I feel sorry for you poor bastards that had to pay for the concert, and let me tell you a little secret: "press pass" isn't a synonym for "backstage pass." It means you have access to the secret chips-and-salsa room behind the stage. The only people back there are various sycophants and hangers-on ... and journalists, of course.

Who's responsible for all this madness? Could it be SATAN? Come to think of it, Perry Farrell ... he even looks a little like the devil. Coincidence? I think not. And, perhaps not coincidentally, Phoenix is hotter than hell. Some drunken frat boy eloquently explained that to me in the bathroom after he glanced at my impressive, but basically useless, press badge thingy. He oughta know, he's going there (or so he told me, but I believe him).

I tried really hard to convince the Wildcat's crack photo staff to wander out into the teeming masses to take a picture of this girl. You had to see her; for me that image says more than a picture of Courtney Love ever could about the ultimate fate of Lollapalooza after five years.

She was (maybe) 12 years old.
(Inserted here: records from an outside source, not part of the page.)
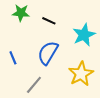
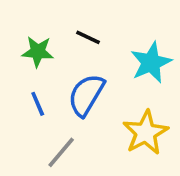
green star: (21, 13) -> (38, 52), moved
blue line: (13, 58) -> (38, 104), moved

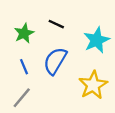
green star: (38, 52) -> (24, 33), turned -30
gray line: (61, 152) -> (22, 98), moved

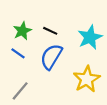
black line: (56, 24) -> (50, 31), moved
blue line: (24, 67) -> (18, 53), moved, turned -32

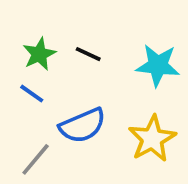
cyan star: (90, 37) -> (158, 65), turned 30
blue semicircle: (51, 57) -> (83, 126), moved, turned -144

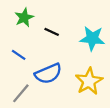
green star: (39, 54) -> (24, 18), moved

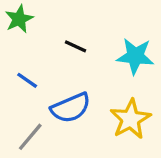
green star: (24, 18) -> (19, 19), moved

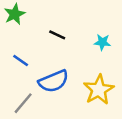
cyan star: (135, 56) -> (102, 42), size x0.6

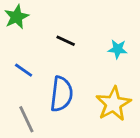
blue semicircle: (54, 81) -> (61, 94), turned -60
gray line: (23, 103) -> (26, 119), turned -65

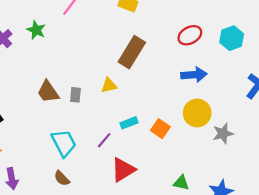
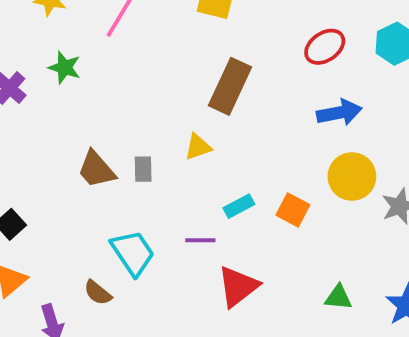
purple line: (104, 140) -> (200, 240), turned 56
brown semicircle: (62, 178) -> (98, 293), moved

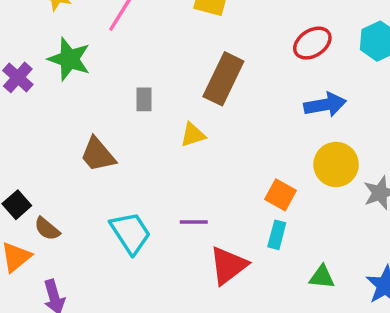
green star: (65, 68) -> (69, 59), size x1.4
gray rectangle: (143, 169) -> (144, 99), moved
cyan rectangle: (239, 206) -> (277, 235), moved, turned -48
brown semicircle: (98, 293) -> (47, 229), moved

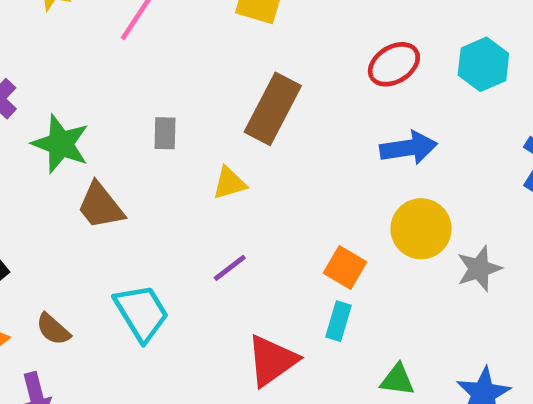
green star: (69, 59) -> (61, 144), moved
purple line: (194, 222) -> (230, 268), moved, turned -40
brown semicircle: (47, 229) -> (53, 329), moved

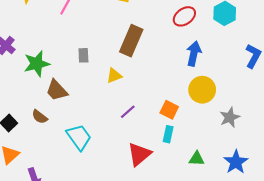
green star: (61, 144) -> (37, 64), turned -30
blue arrow: (409, 148) -> (194, 54), turned -65
purple line: (230, 268) -> (128, 112), moved
gray star: (479, 269) -> (230, 117), moved
brown semicircle: (53, 329) -> (40, 117), moved

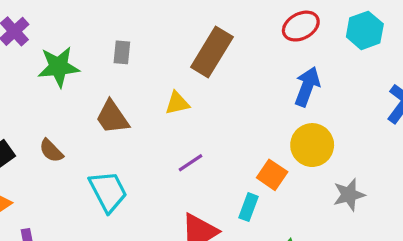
gray rectangle: (83, 55) -> (122, 52), moved
brown trapezoid: (57, 90) -> (112, 117), moved
orange square: (169, 110) -> (272, 175), moved

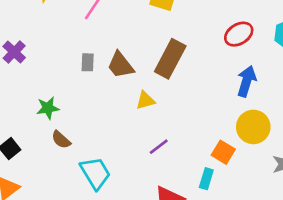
gray rectangle: (122, 52) -> (88, 62), moved
green star: (58, 67) -> (48, 108), moved, size x0.7
brown trapezoid: (112, 117) -> (121, 65), moved
brown semicircle: (51, 151) -> (61, 140), moved

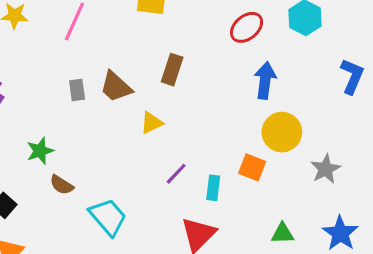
brown rectangle: (170, 59) -> (172, 70), size x0.7
cyan rectangle: (206, 179) -> (213, 188), moved

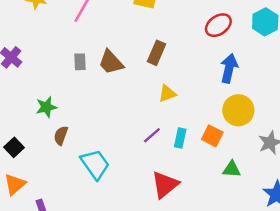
yellow triangle: (152, 123) -> (167, 94), moved
brown semicircle: (62, 185) -> (61, 136), turned 72
cyan rectangle: (213, 188) -> (180, 138), moved
green triangle: (283, 233) -> (232, 169), moved

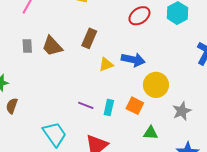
blue arrow: (229, 68) -> (133, 60), moved, turned 90
yellow triangle: (167, 94) -> (106, 65), moved
purple line: (152, 135) -> (86, 105), turned 63
cyan trapezoid: (95, 164) -> (55, 134), moved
Green hair. Small backpack. Kurt Cobain, R.I.P. T-shirt.

Yes, she was different ... like all the other different people. And she was wearing pretty much the standard uniform. There's something distinctly disturbing about being stuck in a crowd with 50 million people all trying to express their uniqueness from one another.

I felt so ... normal. But then again, I don't have a three-foot mohawk held up by Elmer's glue. Or a cool T-shirt from a band that nobody has ever heard of. Or carrots stuck in my hair.
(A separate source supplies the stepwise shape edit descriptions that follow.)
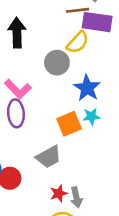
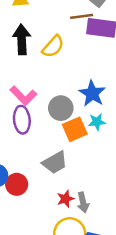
yellow semicircle: (78, 42) -> (53, 47), moved
gray circle: (57, 63) -> (61, 108), moved

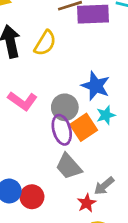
purple ellipse: (22, 120) -> (62, 130), moved
gray trapezoid: (55, 162) -> (69, 166), turned 88
gray arrow: (83, 202) -> (104, 186), moved, turned 72

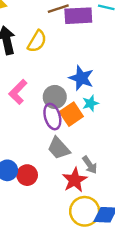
pink L-shape: (23, 101) -> (18, 92), turned 100
gray arrow: (104, 186) -> (90, 165), turned -84
red star: (87, 203) -> (75, 180), size x1.5

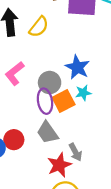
red circle: (27, 175) -> (14, 140), moved

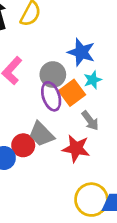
gray trapezoid: (47, 132) -> (41, 134), moved
gray arrow: (75, 152) -> (90, 121), moved
red star: (59, 165) -> (76, 148), moved, turned -30

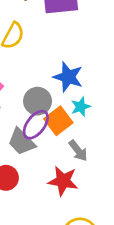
purple ellipse: (51, 96) -> (36, 125), turned 56
gray trapezoid: (41, 134) -> (21, 142), moved

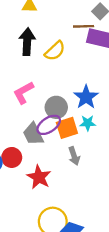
red star: (63, 181) -> (39, 177), moved

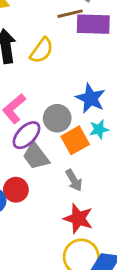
purple ellipse: (49, 125) -> (26, 135), moved
gray arrow: (74, 156) -> (74, 180), moved
red star: (39, 177) -> (78, 219), moved

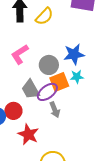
blue star: (91, 98) -> (74, 54), turned 30
purple ellipse: (26, 135) -> (47, 92), moved
red star: (78, 219) -> (28, 134), moved

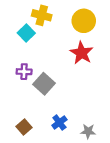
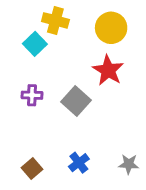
gray square: (44, 84) -> (76, 101), moved
gray star: (88, 131) -> (129, 164), moved

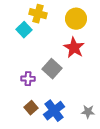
purple cross: (32, 95) -> (28, 79), moved
blue cross: (79, 163) -> (54, 111), size x1.5
brown square: (32, 168) -> (31, 108), moved

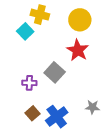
gray star: (88, 112) -> (92, 107), moved

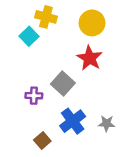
brown square: (33, 113) -> (42, 140), moved
blue cross: (57, 117) -> (73, 121), moved

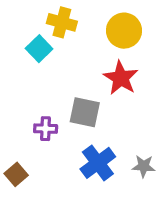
gray square: (63, 84) -> (85, 112), turned -30
brown square: (42, 140) -> (16, 174), moved

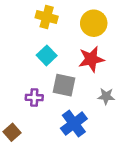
cyan square: (39, 49) -> (47, 55), moved
red star: (121, 78) -> (91, 59), turned 30
gray star: (144, 166) -> (106, 96), moved

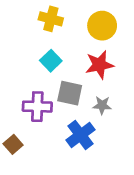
gray star: (106, 96) -> (102, 105), moved
purple cross: (34, 98) -> (37, 107), size x1.5

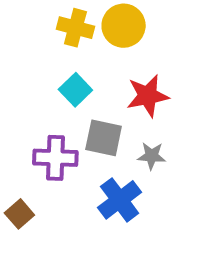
yellow circle: (102, 26) -> (124, 26), moved

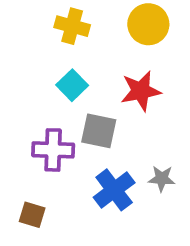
yellow circle: (124, 26) -> (148, 24), moved
gray star: (152, 156) -> (162, 179), moved
brown square: (19, 214) -> (32, 215), moved, turned -32

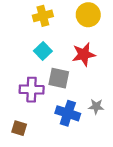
yellow cross: (72, 26) -> (43, 16), turned -30
blue cross: (114, 190) -> (68, 113), turned -35

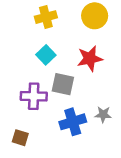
blue cross: (68, 113) -> (73, 122), turned -35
The music was decent, although from my position a billion miles from the stage, I couldn't even begin to explain what any of the members of Pavement looked like. But they rocked, pure and simple. So did Beck ... and Mike Watt and Hum on the second stage.
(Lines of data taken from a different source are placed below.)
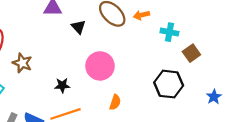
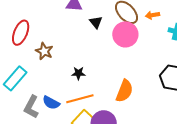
pink circle: (100, 66) -> (125, 34), moved
orange semicircle: (115, 102) -> (124, 91), size x1.6

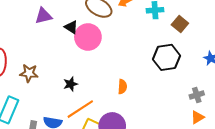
pink circle: (125, 34) -> (88, 37), moved
orange semicircle: (124, 91) -> (122, 87), size x0.6

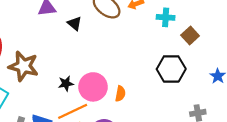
pink circle: (88, 37) -> (93, 87), moved
brown star: (29, 73) -> (23, 66), size x1.5

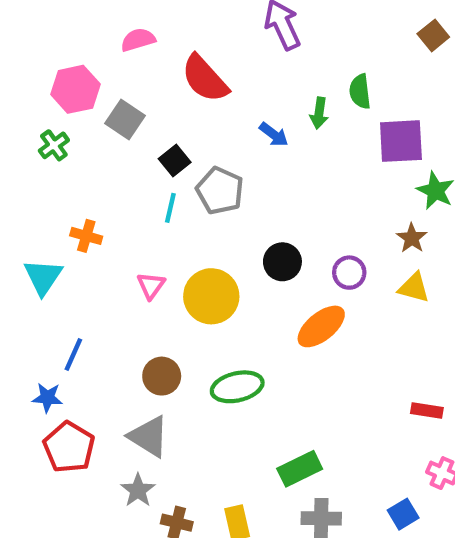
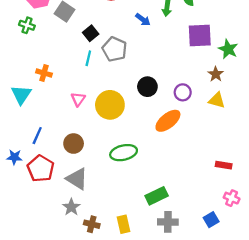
purple square: (401, 141) -> (200, 36), moved
green cross: (54, 145) -> (27, 25), turned -35
brown circle: (162, 376) -> (74, 144), moved
blue star: (47, 398) -> (14, 157), moved
red pentagon: (69, 447) -> (41, 169), moved

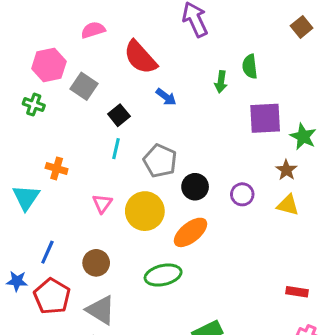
blue arrow: (143, 20) -> (166, 97), moved
gray pentagon: (114, 49) -> (160, 161), moved
orange ellipse: (168, 121) -> (190, 232), moved

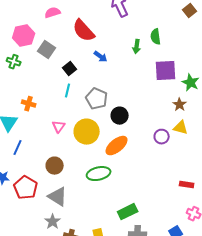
purple circle: (242, 194) -> (162, 137), moved
blue line: (47, 252) -> (18, 148), moved

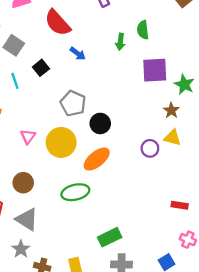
cyan line: (68, 91) -> (15, 81), moved, turned -32

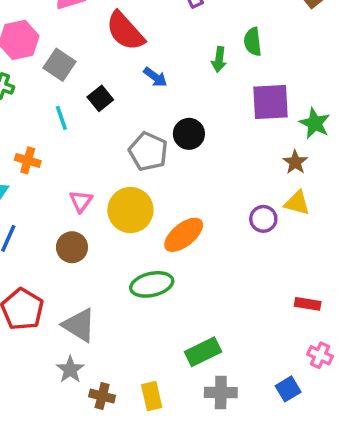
black circle: (100, 123) -> (189, 134), moved
brown circle: (23, 183) -> (72, 247), moved

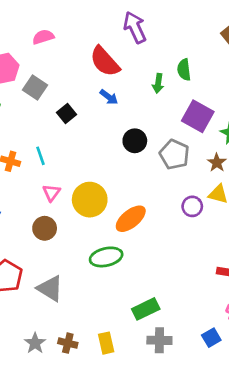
red semicircle: (125, 31) -> (105, 62), moved
purple square: (270, 102) -> (198, 116), turned 32
cyan line: (61, 118) -> (40, 156), moved
gray pentagon: (148, 152) -> (174, 154), moved
gray star: (70, 369) -> (35, 343), moved

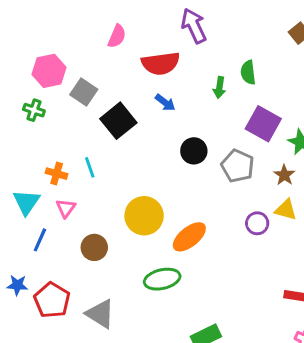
pink semicircle: (43, 37) -> (117, 36), moved, turned 130
red semicircle: (105, 62) -> (161, 63), turned -56
black square: (66, 113) -> (118, 121), size x1.6
pink triangle: (51, 193) -> (66, 208), moved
The rest of it was just crap. Granted, I missed the Bosstones and Jesus Lizard, as I was two hours late and totally missed my rendezvous with the elusive Noah Lopez. They confiscated my water at the door... I should've taken that as a bad omen ... especially if you consider that it was like 150 degrees out.

Hair dye was running everywhere. Groups of girls were wearing matching sports bras. Slimy, shirtless guys dominated the half-assed pits near the second stage.

Fun, eh? I brought this all on myself.

I guess I never considered the Courtney Love factor. I mean, Sonic Youth ... they're not my favorite. But you've gotta respect 'em they're the elder statesmen of noise guitar, a true "alternative" band that has made good on their own terms. And, Cypress Hill ... they had a giant, gold Buddha and a bong unlike anything I'd ever seen.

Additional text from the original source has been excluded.